Berlin consideraba que la clave del pensamiento político de Maquiavelo, y de sus consecuencias para el futuro, estaba en que, al presentar una nueva moral independiente de la moral convencional, se quebraba la armonía con que solían concebirse el mundo y los saberes, como partícipes ambos de un orden universal, producto de la voluntad del Creador. Esa armonía universal era la que hacía posible que la política se rigiese por las mismas normas que la vida cotidiana, que solo hubiese una moral (y una religión) para señalar qué había que hacer en todos los casos. Rota esa unidad del mundo y del saber, el hombre vuelve a ser enemigo para sí mismo. Maquiavelo también sabía qué era tener enemigos: los Médici nunca se acabaron de fiar de él y llegaron a sospechar de su participación en conspiraciones contra su poder, por lo que lo arrestaron y torturaron.
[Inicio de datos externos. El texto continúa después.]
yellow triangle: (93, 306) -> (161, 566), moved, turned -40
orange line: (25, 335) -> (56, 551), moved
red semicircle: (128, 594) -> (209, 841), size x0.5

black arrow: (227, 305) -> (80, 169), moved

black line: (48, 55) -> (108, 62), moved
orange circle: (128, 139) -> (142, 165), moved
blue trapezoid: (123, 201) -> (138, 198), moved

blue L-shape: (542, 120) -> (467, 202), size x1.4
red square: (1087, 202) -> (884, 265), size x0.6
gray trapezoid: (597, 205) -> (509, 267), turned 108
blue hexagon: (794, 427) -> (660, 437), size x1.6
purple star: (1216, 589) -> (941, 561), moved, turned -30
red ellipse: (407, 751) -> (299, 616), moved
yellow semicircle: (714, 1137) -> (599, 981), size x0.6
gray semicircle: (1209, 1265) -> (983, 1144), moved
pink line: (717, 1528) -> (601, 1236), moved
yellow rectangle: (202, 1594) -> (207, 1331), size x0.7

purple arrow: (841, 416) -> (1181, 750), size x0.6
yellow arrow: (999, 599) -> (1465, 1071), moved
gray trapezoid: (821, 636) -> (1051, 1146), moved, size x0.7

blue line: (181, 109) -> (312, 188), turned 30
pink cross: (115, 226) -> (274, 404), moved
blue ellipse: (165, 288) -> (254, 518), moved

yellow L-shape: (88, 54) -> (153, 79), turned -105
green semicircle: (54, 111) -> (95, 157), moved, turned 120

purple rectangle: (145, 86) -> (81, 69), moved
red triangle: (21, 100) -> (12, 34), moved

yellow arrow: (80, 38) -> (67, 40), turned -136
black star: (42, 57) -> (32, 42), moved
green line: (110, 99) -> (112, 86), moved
Pero fue precisamente a uno de ellos, a Lorenzo el Magnífico, a quien el autor del El Príncipe dedicó su obra. Si el florentino buscó la protección de sus poderosos y ricos enemigos, Saint-Exupéry dedicó su pequeño libro al escritor anarquista Léon Werth, a quien consideraba «el mejor amigo que tengo en el mundo», y que, a diferencia de Lorenzo el Magnífico, padecía hambre y frío. En el valor de la amistad más desinteresada radica la lección de El Principito, con el que, frente al arte del poder descrito por Maquiavelo, Saint-Exupéry redescubre el arte de tender lazos, como la única forma de restituir la perdida unidad del mundo, gracias a la cual incluso el astuto zorro puede convertirse en un amigo.